Seahawks regret how longtime LB Bobby Wagner learned of his release

The Seattle Seahawks cut ties with Bobby Wagner last week after a decade with the team. On Wednesday, general manager John Schneider and coach Pete Carroll offered regrets over how the departure went down.

Wagner tweeted last Friday of his release: "Crazy part about all this. I played there for 10 years & I didn't even hear it from them that I wasn't coming back."

Schneider and Carroll both attempted to take blame for not communicating with Wagner before news of his release leaked.

"Yeah, that's on me. I own that," Schneider said, via ESPN.

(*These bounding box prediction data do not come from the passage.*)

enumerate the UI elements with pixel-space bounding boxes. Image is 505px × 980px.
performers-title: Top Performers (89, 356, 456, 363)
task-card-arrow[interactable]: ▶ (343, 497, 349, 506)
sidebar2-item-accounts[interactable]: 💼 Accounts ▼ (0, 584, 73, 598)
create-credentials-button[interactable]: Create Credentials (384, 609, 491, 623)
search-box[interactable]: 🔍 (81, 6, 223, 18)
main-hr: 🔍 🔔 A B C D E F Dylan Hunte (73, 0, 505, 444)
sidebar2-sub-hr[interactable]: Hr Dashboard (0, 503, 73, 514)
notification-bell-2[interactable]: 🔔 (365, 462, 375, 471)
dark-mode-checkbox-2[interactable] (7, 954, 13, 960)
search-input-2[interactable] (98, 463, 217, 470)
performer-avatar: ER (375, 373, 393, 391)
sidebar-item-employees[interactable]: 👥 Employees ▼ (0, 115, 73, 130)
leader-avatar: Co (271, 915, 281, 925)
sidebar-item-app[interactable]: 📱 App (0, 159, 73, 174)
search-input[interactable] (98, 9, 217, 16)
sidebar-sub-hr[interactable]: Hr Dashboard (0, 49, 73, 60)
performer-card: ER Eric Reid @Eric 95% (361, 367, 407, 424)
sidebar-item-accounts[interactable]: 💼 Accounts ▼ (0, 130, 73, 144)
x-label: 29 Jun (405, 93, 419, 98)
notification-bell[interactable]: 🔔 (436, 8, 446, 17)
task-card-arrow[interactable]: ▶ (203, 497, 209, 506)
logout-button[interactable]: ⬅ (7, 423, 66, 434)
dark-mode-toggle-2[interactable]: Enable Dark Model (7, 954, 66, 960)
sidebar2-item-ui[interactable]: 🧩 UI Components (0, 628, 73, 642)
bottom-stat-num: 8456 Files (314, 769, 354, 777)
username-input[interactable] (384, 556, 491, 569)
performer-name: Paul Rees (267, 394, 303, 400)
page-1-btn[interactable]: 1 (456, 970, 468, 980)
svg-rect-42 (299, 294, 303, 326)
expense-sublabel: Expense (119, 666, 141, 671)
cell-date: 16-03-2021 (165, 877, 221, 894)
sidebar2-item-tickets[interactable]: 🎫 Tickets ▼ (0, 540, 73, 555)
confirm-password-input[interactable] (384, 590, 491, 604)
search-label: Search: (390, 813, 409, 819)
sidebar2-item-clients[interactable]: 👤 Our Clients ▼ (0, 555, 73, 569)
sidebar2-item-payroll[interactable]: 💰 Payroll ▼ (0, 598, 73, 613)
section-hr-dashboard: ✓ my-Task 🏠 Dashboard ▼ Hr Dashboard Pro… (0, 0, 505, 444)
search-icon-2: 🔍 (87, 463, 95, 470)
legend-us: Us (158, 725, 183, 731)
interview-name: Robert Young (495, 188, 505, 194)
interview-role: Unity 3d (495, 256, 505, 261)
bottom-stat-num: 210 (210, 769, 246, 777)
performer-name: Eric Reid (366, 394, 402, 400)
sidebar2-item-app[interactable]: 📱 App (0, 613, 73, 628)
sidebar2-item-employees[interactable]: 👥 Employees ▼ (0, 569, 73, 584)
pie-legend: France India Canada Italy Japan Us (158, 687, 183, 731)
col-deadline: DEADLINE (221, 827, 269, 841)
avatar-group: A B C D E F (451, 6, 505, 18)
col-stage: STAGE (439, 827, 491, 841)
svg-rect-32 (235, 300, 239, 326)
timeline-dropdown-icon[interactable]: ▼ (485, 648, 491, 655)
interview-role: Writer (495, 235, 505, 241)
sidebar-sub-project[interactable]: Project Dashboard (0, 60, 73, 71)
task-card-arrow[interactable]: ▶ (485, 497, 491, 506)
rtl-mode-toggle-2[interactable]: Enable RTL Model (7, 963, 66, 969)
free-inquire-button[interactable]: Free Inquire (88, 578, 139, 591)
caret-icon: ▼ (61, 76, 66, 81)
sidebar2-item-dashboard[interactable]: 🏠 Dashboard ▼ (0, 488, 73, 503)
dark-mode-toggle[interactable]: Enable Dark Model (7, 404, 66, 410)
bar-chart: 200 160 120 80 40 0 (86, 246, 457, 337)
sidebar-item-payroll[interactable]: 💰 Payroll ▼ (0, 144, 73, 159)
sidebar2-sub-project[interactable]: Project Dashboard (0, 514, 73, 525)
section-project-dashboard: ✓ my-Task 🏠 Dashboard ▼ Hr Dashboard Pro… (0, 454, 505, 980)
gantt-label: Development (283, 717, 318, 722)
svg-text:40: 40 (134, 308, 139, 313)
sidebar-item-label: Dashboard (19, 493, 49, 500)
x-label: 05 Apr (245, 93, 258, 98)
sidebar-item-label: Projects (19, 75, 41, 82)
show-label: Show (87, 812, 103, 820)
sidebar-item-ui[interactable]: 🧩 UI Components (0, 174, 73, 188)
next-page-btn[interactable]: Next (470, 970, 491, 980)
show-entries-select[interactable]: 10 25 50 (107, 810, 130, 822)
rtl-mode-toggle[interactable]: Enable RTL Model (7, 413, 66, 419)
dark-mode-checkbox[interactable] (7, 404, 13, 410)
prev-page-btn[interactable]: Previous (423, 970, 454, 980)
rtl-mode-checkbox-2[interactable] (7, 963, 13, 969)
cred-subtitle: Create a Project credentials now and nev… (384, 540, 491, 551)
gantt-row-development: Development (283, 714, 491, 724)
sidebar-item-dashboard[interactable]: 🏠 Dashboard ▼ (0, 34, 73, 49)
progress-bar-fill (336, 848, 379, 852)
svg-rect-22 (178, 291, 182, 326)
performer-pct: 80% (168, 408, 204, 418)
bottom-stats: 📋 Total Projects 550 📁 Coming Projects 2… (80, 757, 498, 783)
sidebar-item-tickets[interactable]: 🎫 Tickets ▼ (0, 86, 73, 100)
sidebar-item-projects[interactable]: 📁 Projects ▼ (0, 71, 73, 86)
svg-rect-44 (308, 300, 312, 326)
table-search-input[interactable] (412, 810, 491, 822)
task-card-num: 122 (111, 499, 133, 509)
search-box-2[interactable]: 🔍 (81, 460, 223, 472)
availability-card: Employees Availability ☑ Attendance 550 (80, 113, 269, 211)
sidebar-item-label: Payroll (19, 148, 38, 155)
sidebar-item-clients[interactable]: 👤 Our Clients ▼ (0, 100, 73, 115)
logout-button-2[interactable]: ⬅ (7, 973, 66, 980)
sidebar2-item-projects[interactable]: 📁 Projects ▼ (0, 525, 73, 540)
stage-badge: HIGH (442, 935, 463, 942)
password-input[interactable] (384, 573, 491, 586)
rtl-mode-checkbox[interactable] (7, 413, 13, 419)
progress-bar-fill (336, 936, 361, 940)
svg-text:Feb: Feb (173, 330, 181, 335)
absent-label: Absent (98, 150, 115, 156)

Carroll tried to interrupt, but Schneider insisted upon shouldering the blame.

"No, it really is [on me]," the GM said. "I wish I could have handled things better in that regard from a communication standpoint. I owe it to him. The organization owes it to him."

Added Carroll: "I'm guilty, too, because I didn't want it to happen. I wanted Bobby to stay with us forever, and so I kept encouraging John, 'Let's see what all the options could possibly be so maybe there's a way out that we don't have to do this.' So each day was crucial as we were drawing closer to it. And then really, it seemed like when Russell's news went out, then everything hit the fan kind of thing. We were supposed to meet with Bobby a couple of days after that, and the timing just didn't work out right. I regret that we didn't do a better job timing-wise.

"I don't know how he heard. You all were talking about it left and right, and then your articles were all over the internet and everything about [the possibility of Wagner being released], so the suggestions were out. But ... it's a hard deal. It's really hard."

A six-time All-Pro, eight-time Pro Bowler and Super Bowl champion, Wagner deserved the end of his run in Seattle to be handled with more sincerity.

Schneider laid part of the blame for the miscommunication on Wagner representing himself as a factor in complicating the issue. The GM has dealt with players representing themselves in negotiations in the past, namely Richard Sherman and Russell Okung.

"It's always somewhat awkward when a player represents himself," Schneider said. "We've had some very high-profile individuals represent themselves here, and you never know exactly what's going to happen at the end of the day. So to approach somebody and say, 'There may be a possible trade. Would you consider this?' And then that player comes back to you, that's not a good situation. So from a timing standpoint, I wish I would have handled things differently."